Nowadays, the product has shown strong data of safety and efficacy, and PharmaMar has recently initiated the Phase III ADMYRE study to confirm it is a valid candidate to treat patients with multiple myeloma. “If final results are positive, it is important to note that European approval it is recognized by other 40 countries, so we are evaluating agreements with other partners to commercialize Aplidin in all of them", said Mr Moreno.
Once again, expert on financials of PharmaMar could not give an exact estimation of the share of the market they could reach with this product, although they calculate it could be near to 300-400 million euros in Europe (Aplidin would be applied in third/quarter line of treatment), taking into account it will compete with other protosome inhibitors and lenalidomide.

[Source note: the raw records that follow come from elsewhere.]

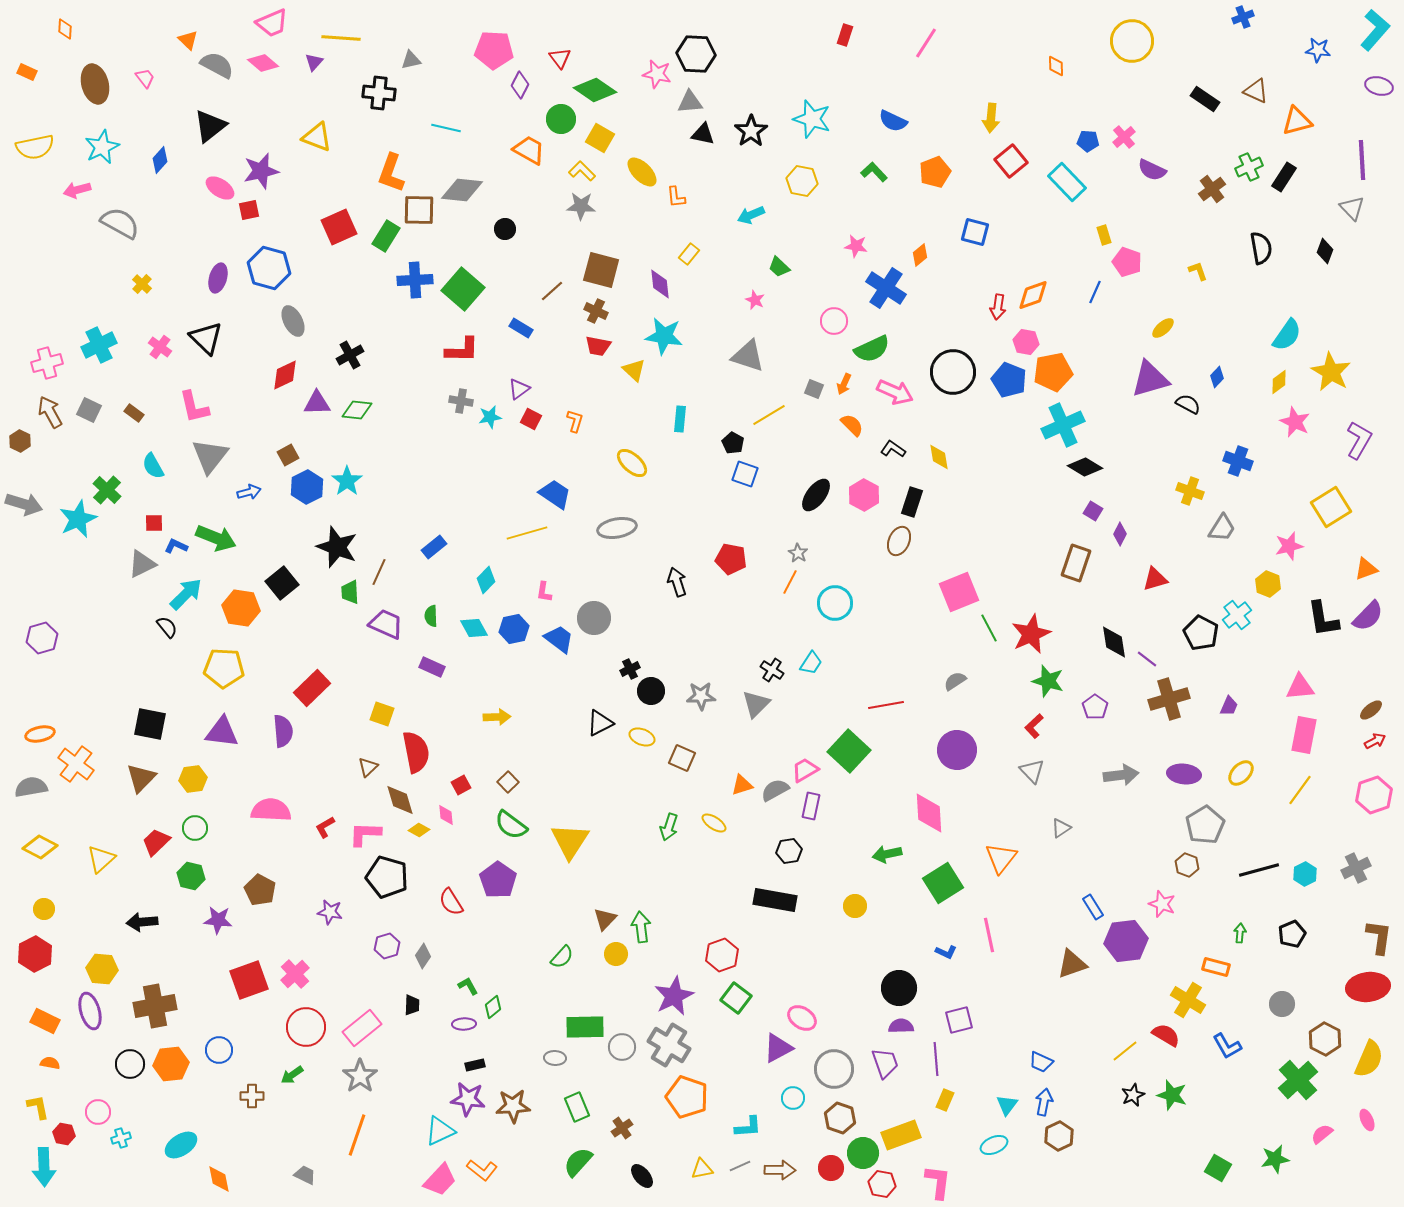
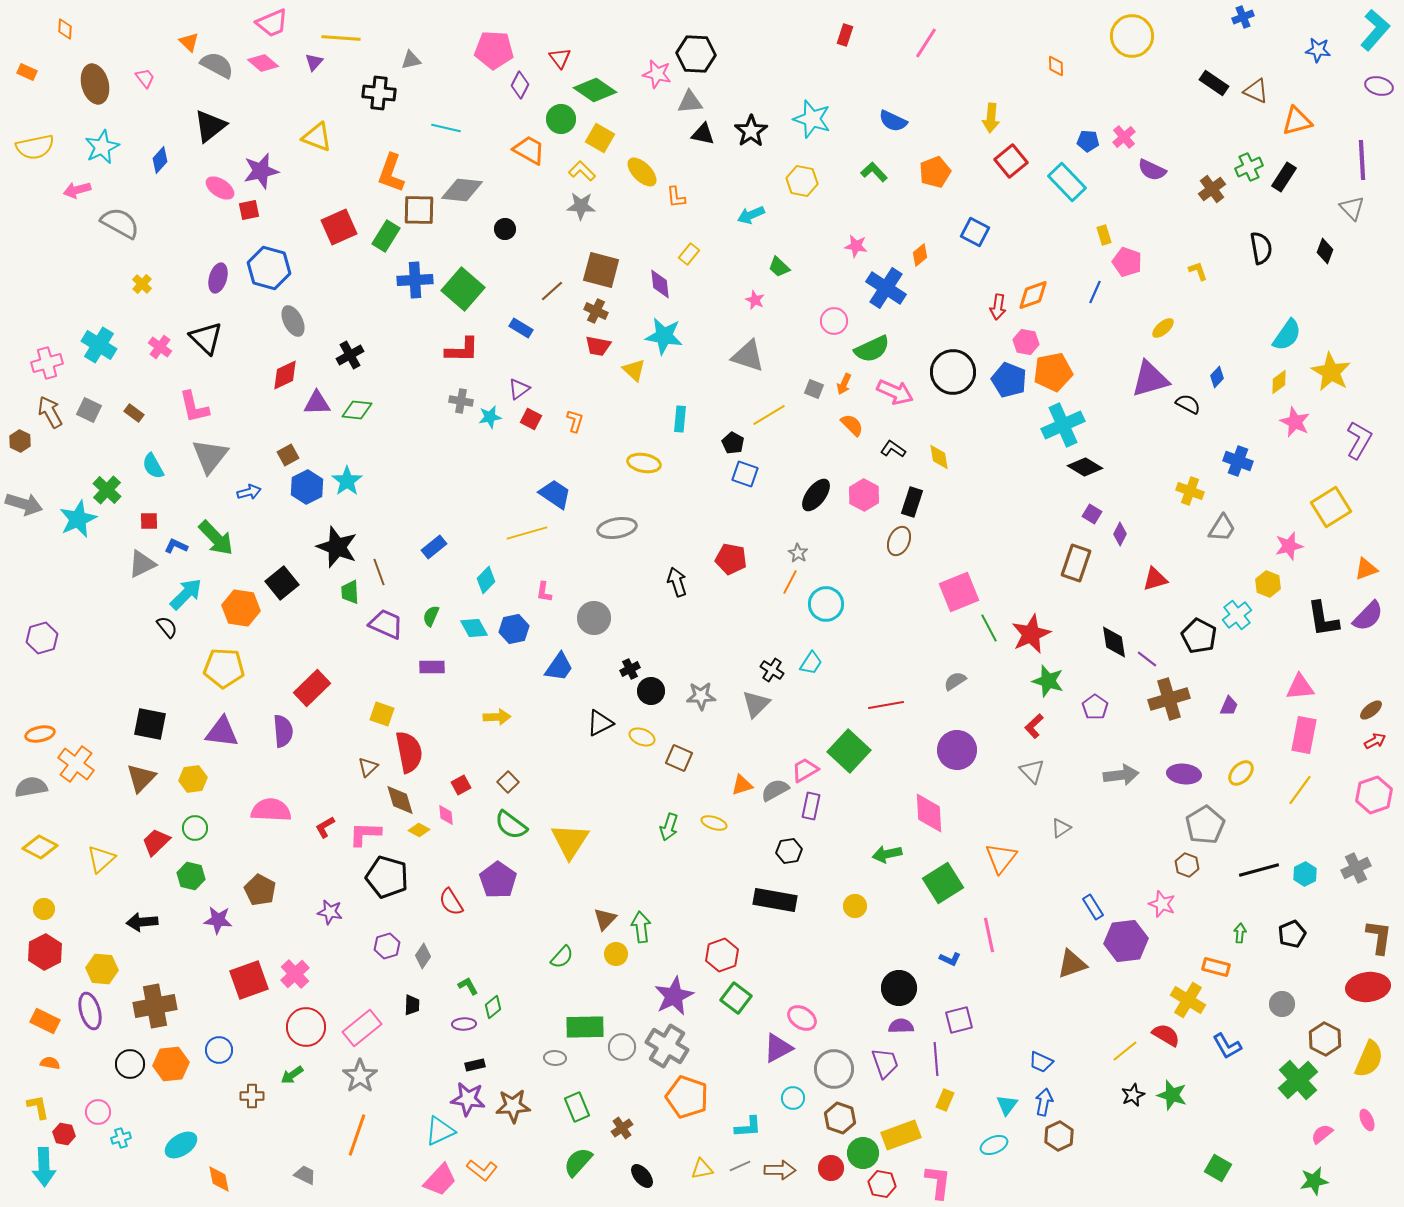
orange triangle at (188, 40): moved 1 px right, 2 px down
yellow circle at (1132, 41): moved 5 px up
black rectangle at (1205, 99): moved 9 px right, 16 px up
blue square at (975, 232): rotated 12 degrees clockwise
cyan cross at (99, 345): rotated 32 degrees counterclockwise
yellow ellipse at (632, 463): moved 12 px right; rotated 32 degrees counterclockwise
purple square at (1093, 511): moved 1 px left, 3 px down
red square at (154, 523): moved 5 px left, 2 px up
green arrow at (216, 538): rotated 24 degrees clockwise
brown line at (379, 572): rotated 44 degrees counterclockwise
cyan circle at (835, 603): moved 9 px left, 1 px down
green semicircle at (431, 616): rotated 25 degrees clockwise
black pentagon at (1201, 633): moved 2 px left, 3 px down
blue trapezoid at (559, 639): moved 28 px down; rotated 88 degrees clockwise
purple rectangle at (432, 667): rotated 25 degrees counterclockwise
red semicircle at (416, 752): moved 7 px left
brown square at (682, 758): moved 3 px left
yellow ellipse at (714, 823): rotated 15 degrees counterclockwise
blue L-shape at (946, 952): moved 4 px right, 7 px down
red hexagon at (35, 954): moved 10 px right, 2 px up
gray cross at (669, 1045): moved 2 px left, 1 px down
green star at (1275, 1159): moved 39 px right, 22 px down
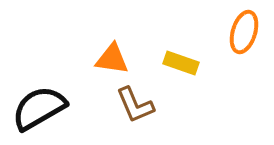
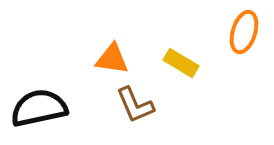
yellow rectangle: rotated 12 degrees clockwise
black semicircle: rotated 18 degrees clockwise
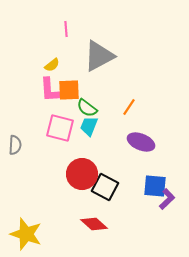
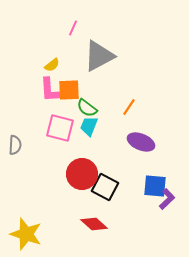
pink line: moved 7 px right, 1 px up; rotated 28 degrees clockwise
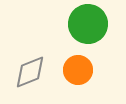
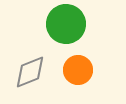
green circle: moved 22 px left
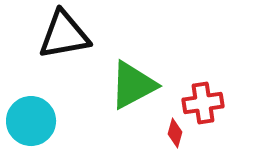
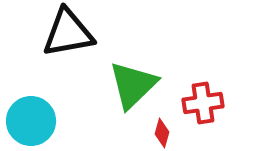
black triangle: moved 4 px right, 2 px up
green triangle: rotated 16 degrees counterclockwise
red diamond: moved 13 px left
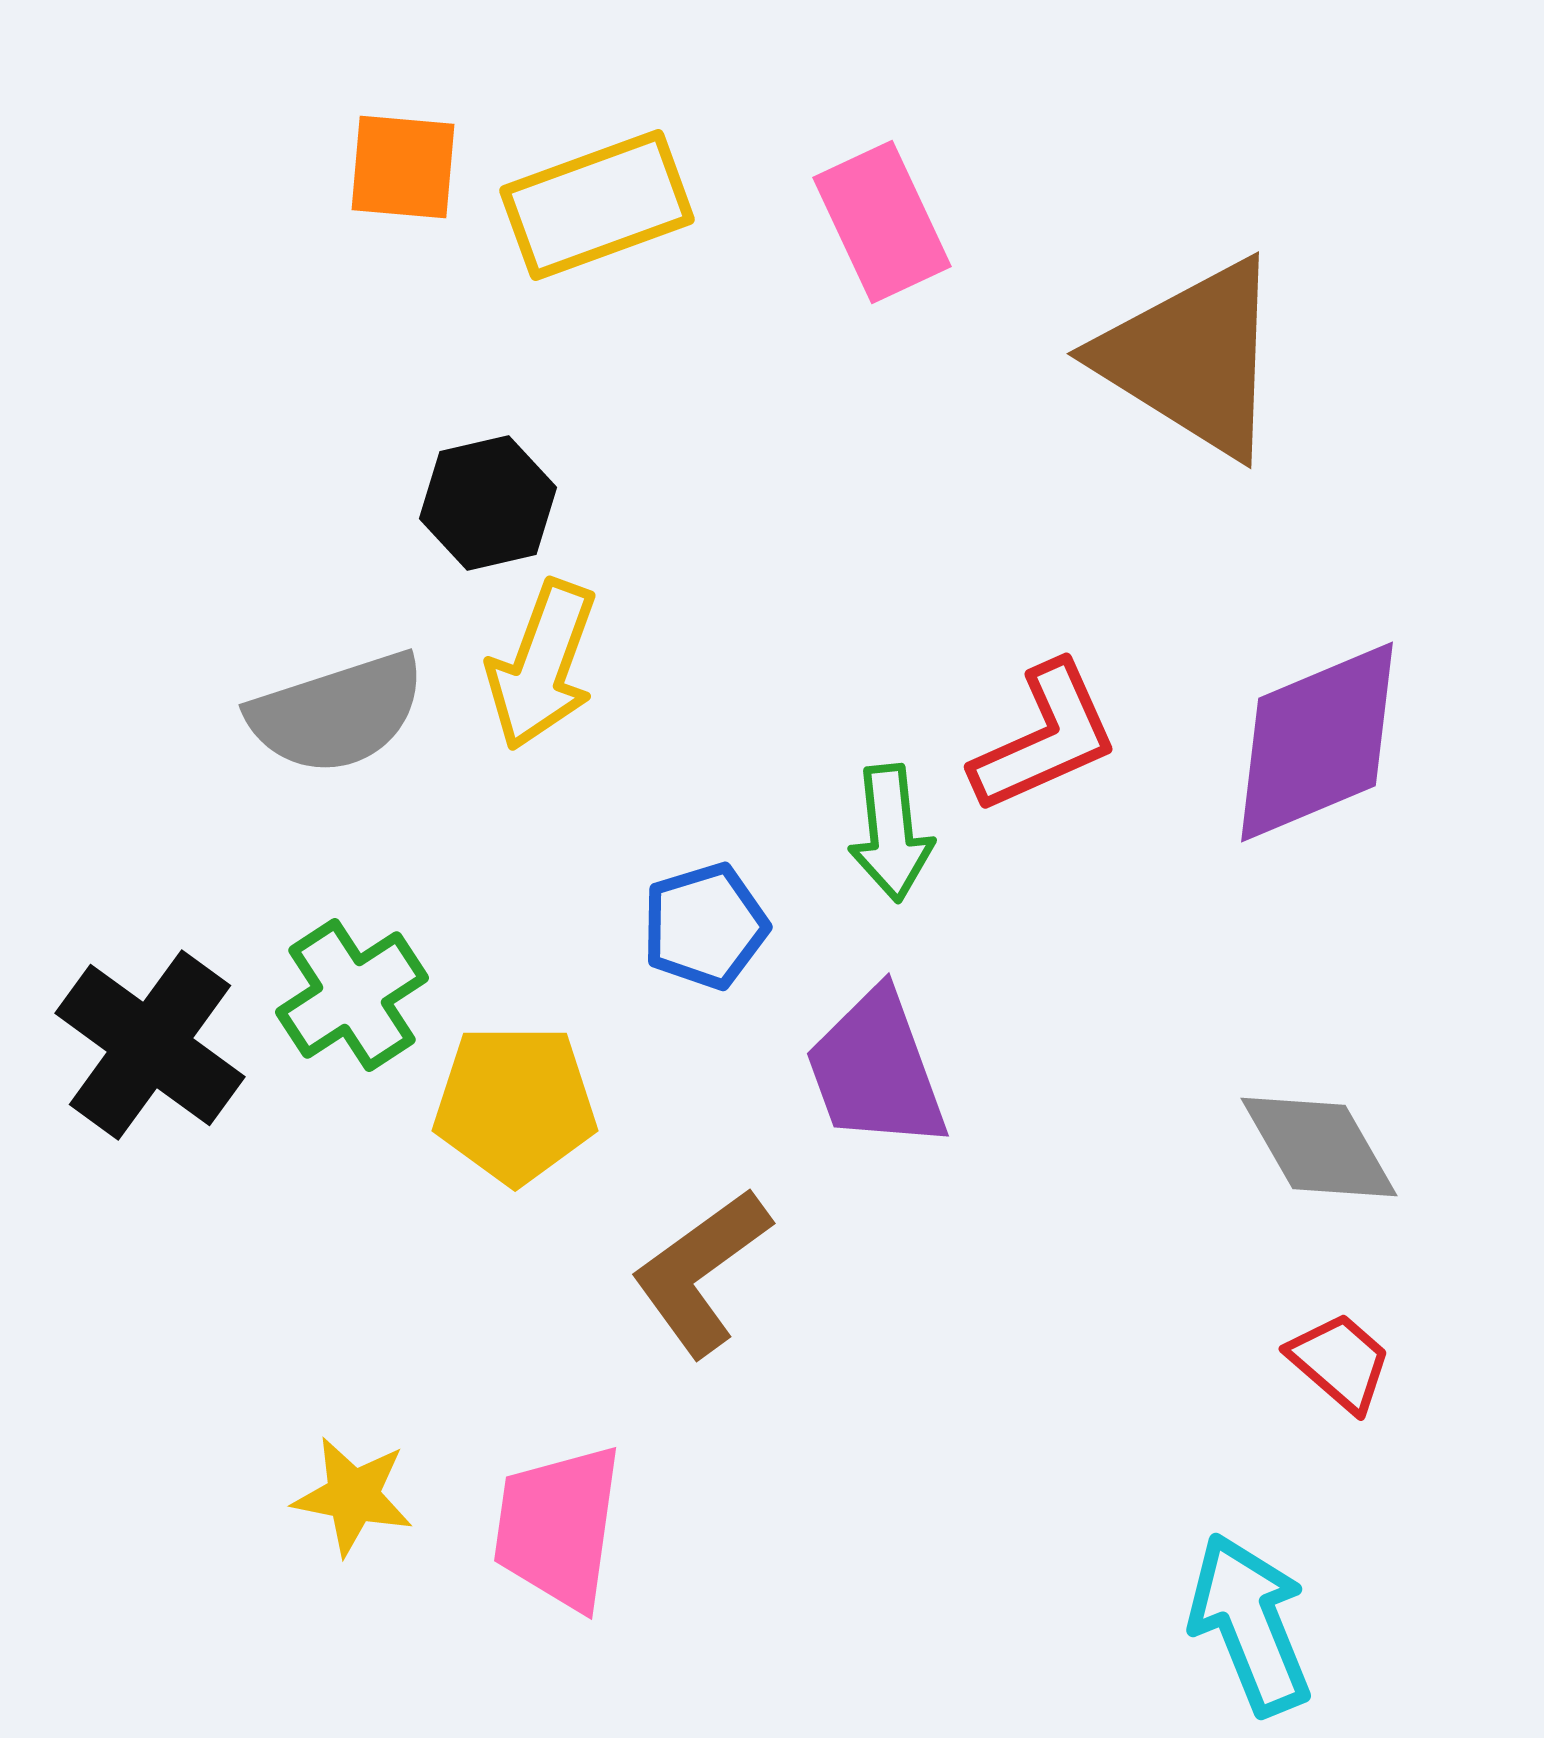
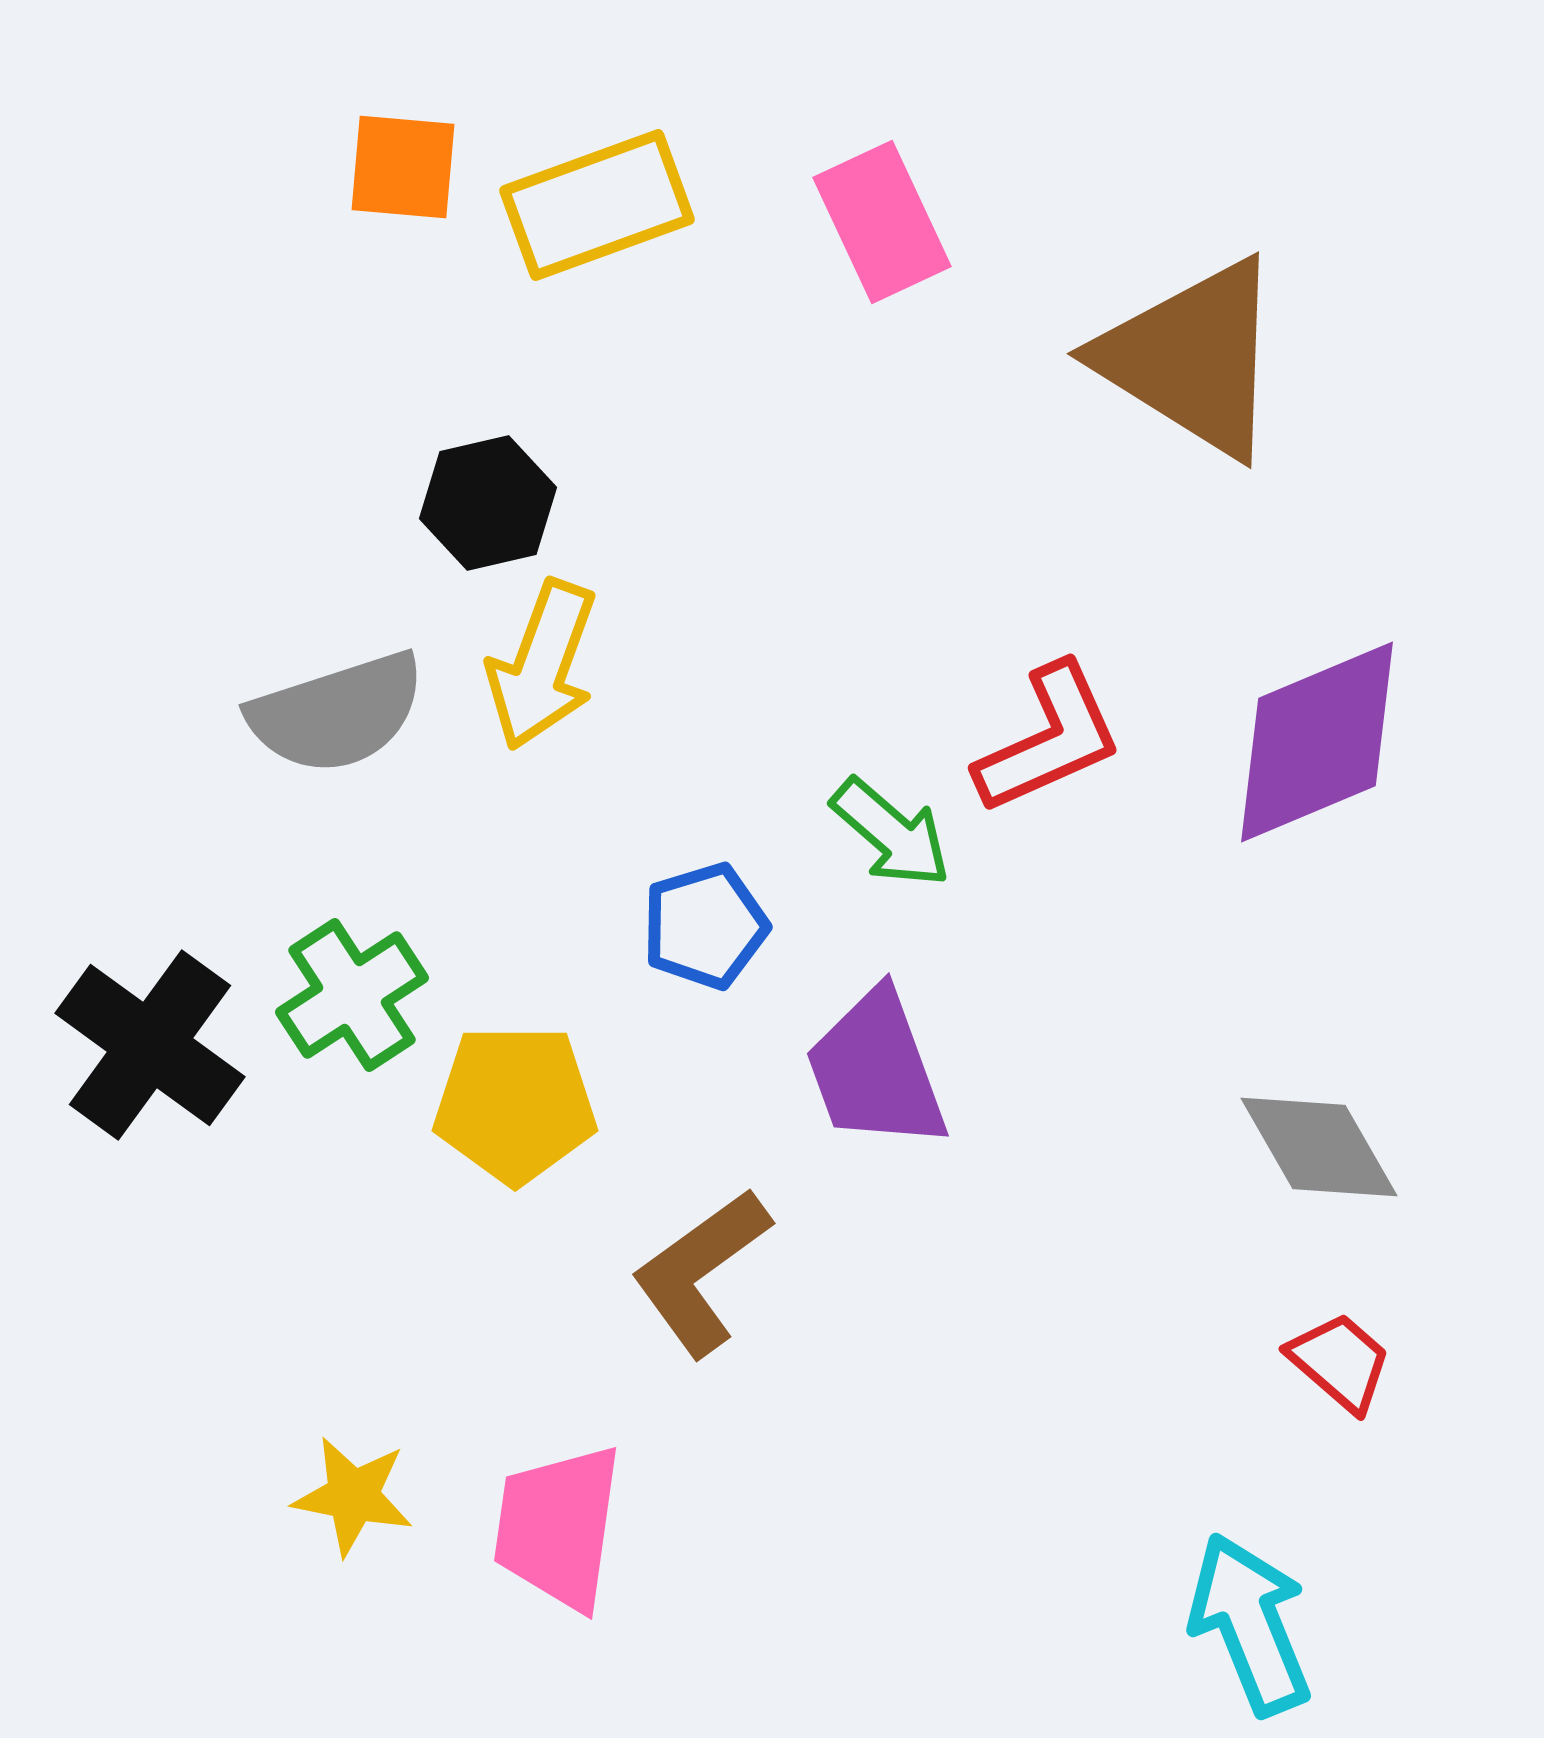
red L-shape: moved 4 px right, 1 px down
green arrow: rotated 43 degrees counterclockwise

PharmaMar’s pipeline: PM01183 :
As has been said before, all resources that PharmaMar can extract from licensing in both directions and with products with low level revenues are thought as useful for financing big innovations with wide indications. One of these, as Moreno pointed out, is PM1183, a new molecular entity that could be used for treatments of several types of cancers.
One proof of that are the results which were presented in American Society of Clinical Oncology annual meeting, held last June in Chicago. In a multicenter Phase II trial, patients with platinum-resistant/refractory ovarian cancer (PRROC) patients received PM1183 in monotherapy, compared with topotecan.
According to data published by PharmaMar, PRROC patients treated with topotecan did not register any objective response, whereas 30% of patients treated with PM1183 exhibited a clinically-significant response. Clinical benefit (objective response or disease stabilization) was observed in 71% of patients treated with PM1183, and in 52% of those who were administered topotecan. Also, median progression free survival in randomized PRROC patients treated with PM1183 was 5.7 months, compared with 1.7 months in patients with topotecan.
Finally, a statistically significant difference of over four months was observed in overall survival between randomized patients treated with PM1183 and those in the control arm. Results could be better because 50% of patients treated with PM1183 are still being monitored for survival. So according to this data, and predictable and manageable safety profile, PharmaMar confirmed that is planning a pivotal Phase III trial with this compound for this indication.